CHAPTER 24

269 66 32
                                    


~Π~

Mara berjalan tergesa di sepanjang koridor menuju pintu keluar. Padahal Orchestra di dalam masih menggaung dengan megah dan indah, bahkan dentumannya terasa di sepanjang dinding Lorong, sayangnya sebuah perasaan aneh yang mengganjal hatinya memberinya sinyal untuk segera pulang. Ada sesuatu yang harus ia pastikan sekarang.

"Mara!"

Seru suara Tama dari arah belakang. Lelaki itu ternyata mengikutinya sedari tadi, karena Gadis itu tiba-tiba saja pamit pulang tanpa sebab di tengah acara yang masih berlangsung.

"Mara, kau mau kemana?"

Akhirnya, Pria itu berhasil mencekal pergelangan Mara.

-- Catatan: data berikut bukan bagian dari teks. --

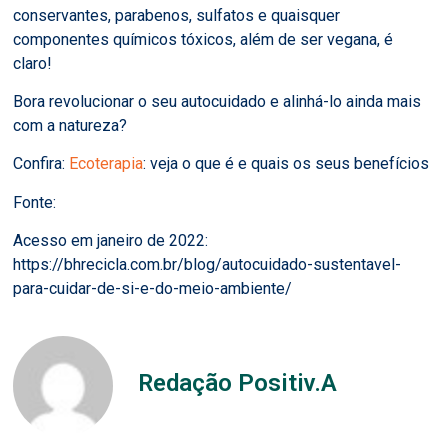
conservantes, parabenos, sulfatos e quaisquer
componentes químicos tóxicos, além de ser vegana, é
claro!
Bora revolucionar o seu autocuidado e alinhá-lo ainda mais
com a natureza?
Confira:
Ecoterapia
: veja o que é e quais os seus benefícios
Fonte:
Acesso em janeiro de 2022:
https://bhrecicla.com.br/blog/autocuidado-sustentavel-
para-cuidar-de-si-e-do-meio-ambiente/
Redação Positiv.A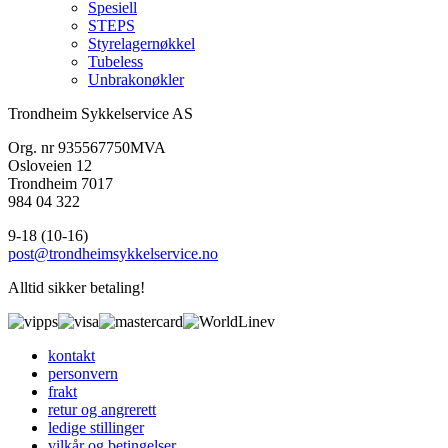
Spesiell
STEPS
Styrelagernøkkel
Tubeless
Unbrakonøkler
Trondheim Sykkelservice AS
Org. nr 935567750MVA
Osloveien 12
Trondheim 7017
984 04 322
9-18 (10-16)
post@trondheimsykkelservice.no
Alltid sikker betaling!
kontakt
personvern
frakt
retur og angrerett
ledige stillinger
vilkår og betingelser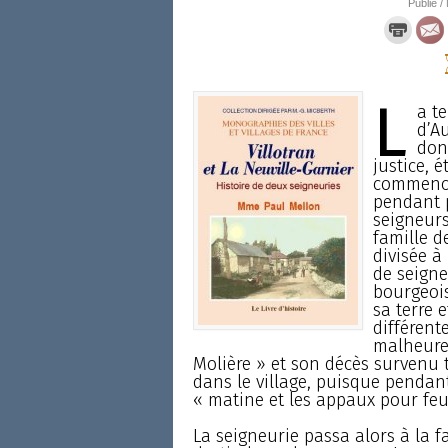
Publié /
L
a te
d’Au
don
justice, 
commencem
pendant p
seigneurs
famille d
divisée à 
de seigne
bourgeois
sa terre 
différent
malheureu
Molière » et son décès survenu 
dans le village, puisque pendant
« matine et les appaux pour feu
La seigneurie passa alors à la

Membuat Gadis itu berhenti.

"What's wrong??" kening Tama berkerut bingung. "Kenapa kau senang sekali selalu meninggalkanku seperti ini?" wajahnya memelas.

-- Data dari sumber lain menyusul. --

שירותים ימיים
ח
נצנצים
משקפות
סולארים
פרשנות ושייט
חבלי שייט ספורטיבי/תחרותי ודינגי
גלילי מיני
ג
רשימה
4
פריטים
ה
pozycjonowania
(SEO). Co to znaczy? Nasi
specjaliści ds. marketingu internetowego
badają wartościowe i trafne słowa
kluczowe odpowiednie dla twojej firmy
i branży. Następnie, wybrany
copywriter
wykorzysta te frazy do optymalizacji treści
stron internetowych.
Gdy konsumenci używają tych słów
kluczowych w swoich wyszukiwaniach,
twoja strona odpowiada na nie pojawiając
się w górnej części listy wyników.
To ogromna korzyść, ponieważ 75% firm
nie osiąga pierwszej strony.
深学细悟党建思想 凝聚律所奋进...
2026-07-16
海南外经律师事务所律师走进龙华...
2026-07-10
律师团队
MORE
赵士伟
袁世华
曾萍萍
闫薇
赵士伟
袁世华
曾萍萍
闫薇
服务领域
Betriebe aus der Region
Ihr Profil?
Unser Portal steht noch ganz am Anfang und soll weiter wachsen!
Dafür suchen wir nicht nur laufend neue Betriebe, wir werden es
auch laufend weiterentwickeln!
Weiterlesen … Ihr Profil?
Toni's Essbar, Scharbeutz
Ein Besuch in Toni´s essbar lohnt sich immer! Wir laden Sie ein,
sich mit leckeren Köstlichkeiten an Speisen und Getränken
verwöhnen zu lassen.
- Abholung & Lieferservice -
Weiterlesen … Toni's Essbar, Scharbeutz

Sementara itu, Mara yang kini terlihat ter-engah mulai tersadar. Rasa bersalah menyergapnya tatkala melihat raut Pria di hadapannya.

Gadis itu ingin sekali tetap bersama Tama dan menikmati acara di dalam hingga akhir, tetapi... Ia harus pulang sekarang karena ada sesuatu yang ingin ia pastikan.

"Maaf.. A-ada sesuatu yang harus ku-urus saat ini. Aku janji akan mengganti acara kita lain waktu. Okayy!" Mara menggenggam tangan Tama, menyakinkan.

"Tap--"

Belum sempat Tama berucap, Mara sudah lebih dulu meninggalkannya.

"Aku harus pulang sekarang!"

Gadis itu melepas genggaman Tama. Pergi menjauh meninggalkan Pria malang yang hanya bisa terdiam itu, seraya meratapi Siluet Mara yang kian menjauh dari penglihatannya.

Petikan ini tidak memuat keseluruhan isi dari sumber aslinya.